▶ [Directions]: Repeat the entries that follow verbatim, without any of their pictures.

══ Data for this exercise

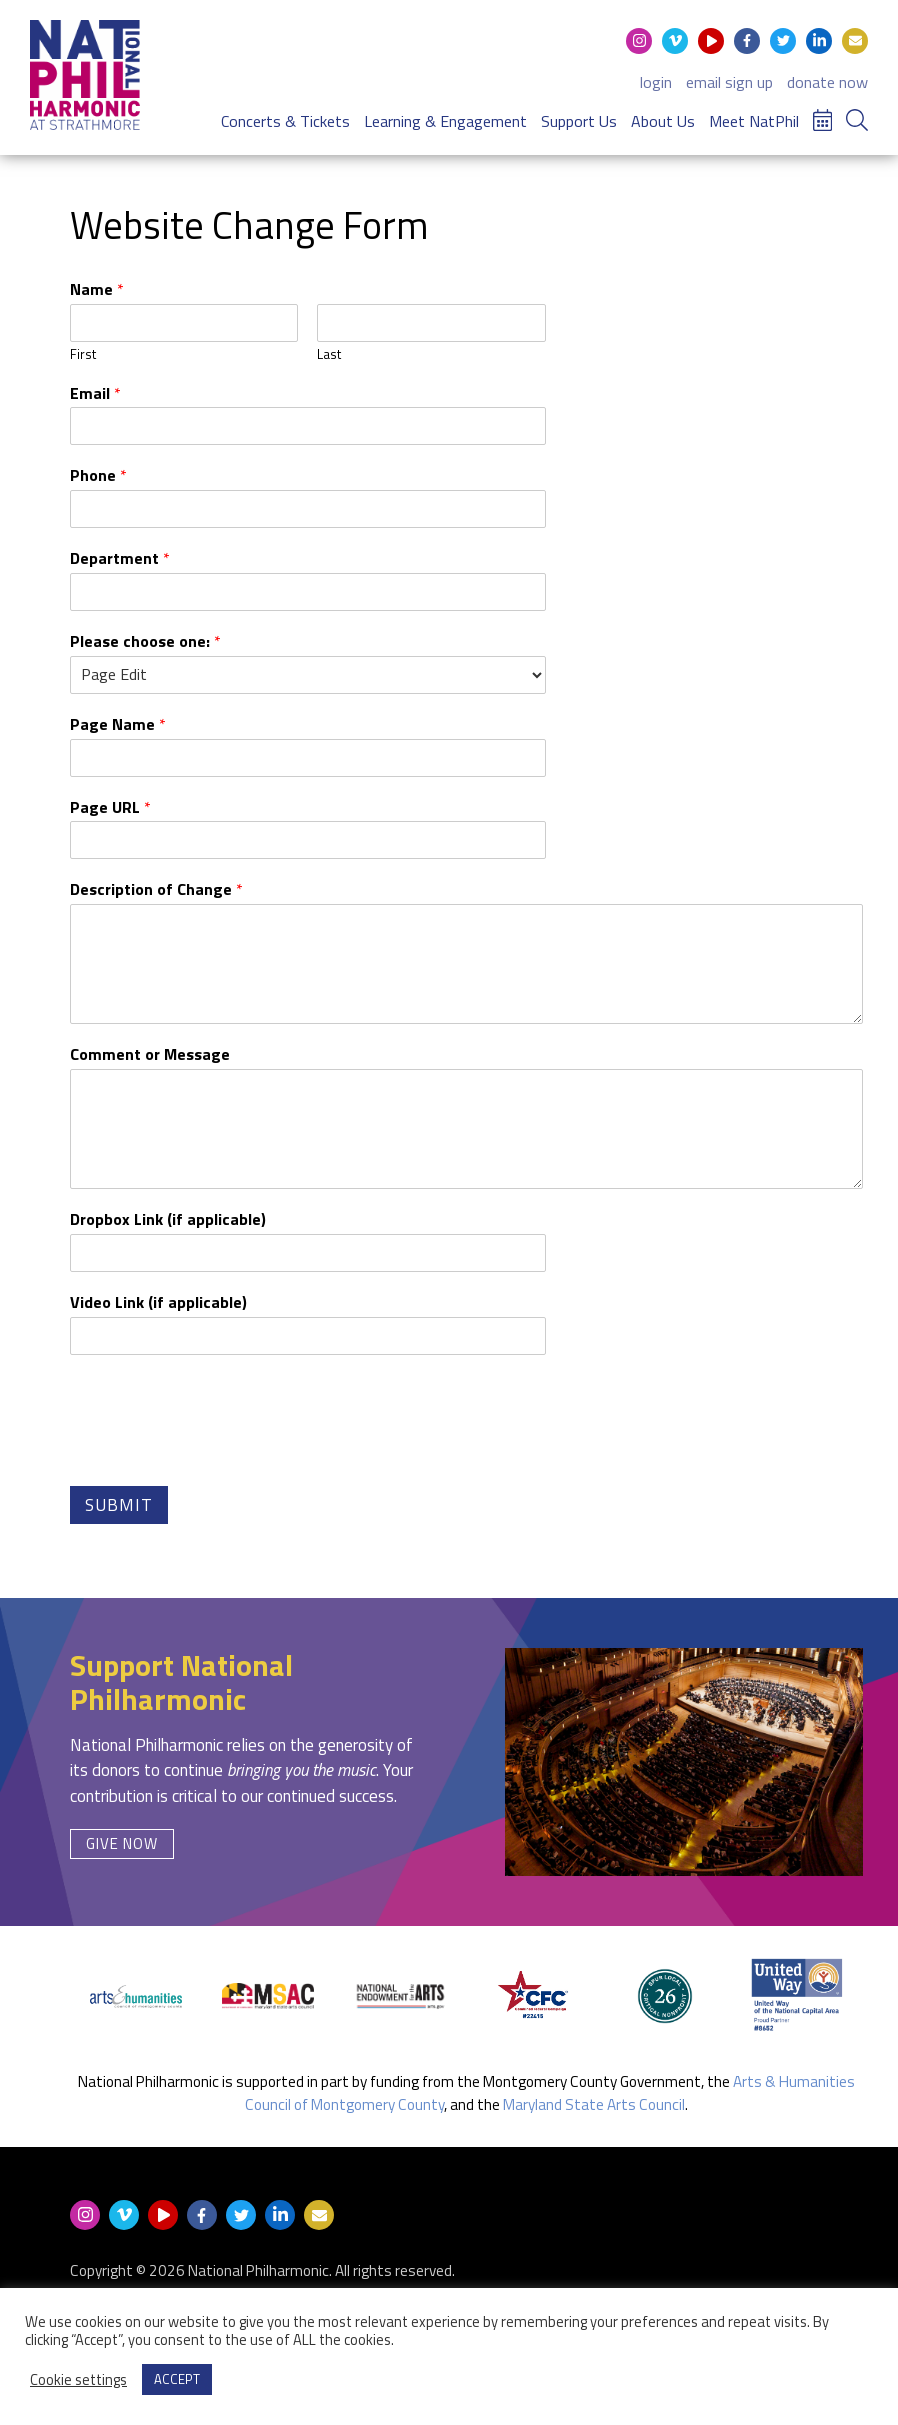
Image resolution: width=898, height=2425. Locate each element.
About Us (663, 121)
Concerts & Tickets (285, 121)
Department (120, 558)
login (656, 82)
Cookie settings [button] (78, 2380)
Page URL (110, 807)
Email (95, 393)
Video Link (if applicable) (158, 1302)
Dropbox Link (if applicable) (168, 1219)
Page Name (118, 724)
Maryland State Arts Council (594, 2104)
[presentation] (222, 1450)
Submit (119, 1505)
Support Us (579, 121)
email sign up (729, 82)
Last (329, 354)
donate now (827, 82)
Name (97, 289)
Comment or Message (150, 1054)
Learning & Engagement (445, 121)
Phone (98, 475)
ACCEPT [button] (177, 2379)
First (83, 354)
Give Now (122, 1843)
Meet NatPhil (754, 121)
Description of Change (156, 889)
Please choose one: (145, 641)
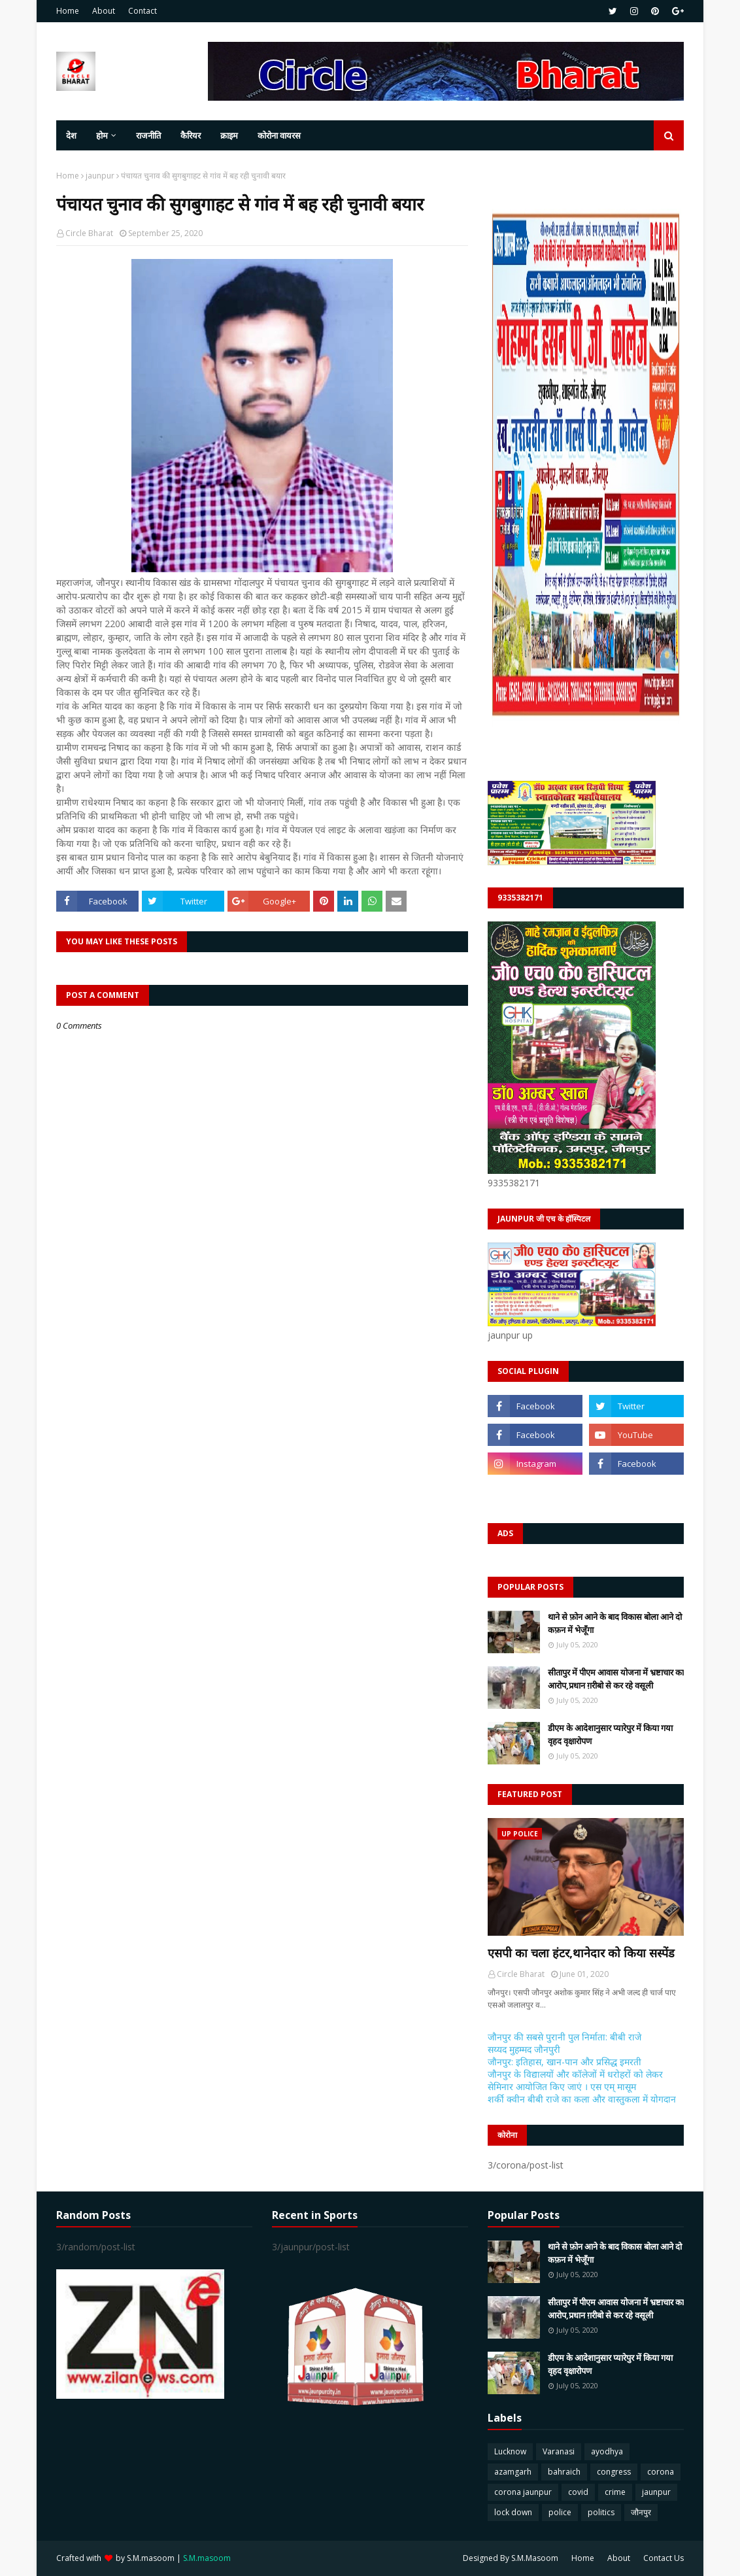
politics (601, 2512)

════

▶ [Problem solution]:
Image resolution: width=898, height=2425. Locate each element.
About Us (663, 121)
Concerts & Tickets (285, 121)
Department (120, 558)
login (656, 82)
Cookie settings [button] (78, 2380)
Page URL (110, 807)
Email (95, 393)
Video Link (if applicable) (158, 1302)
Dropbox Link (if applicable) (168, 1219)
Page Name (118, 724)
Maryland State Arts Council (594, 2104)
[presentation] (222, 1450)
Submit (119, 1505)
Support Us (579, 121)
email sign up (729, 82)
Last (329, 354)
donate now (827, 82)
Name (97, 289)
Comment or Message (150, 1054)
Learning & Engagement (445, 121)
Phone (98, 475)
ACCEPT [button] (177, 2379)
First (83, 354)
Give Now (122, 1843)
Meet NatPhil (754, 121)
Description of Change (156, 889)
Please choose one: (145, 641)
politics (601, 2512)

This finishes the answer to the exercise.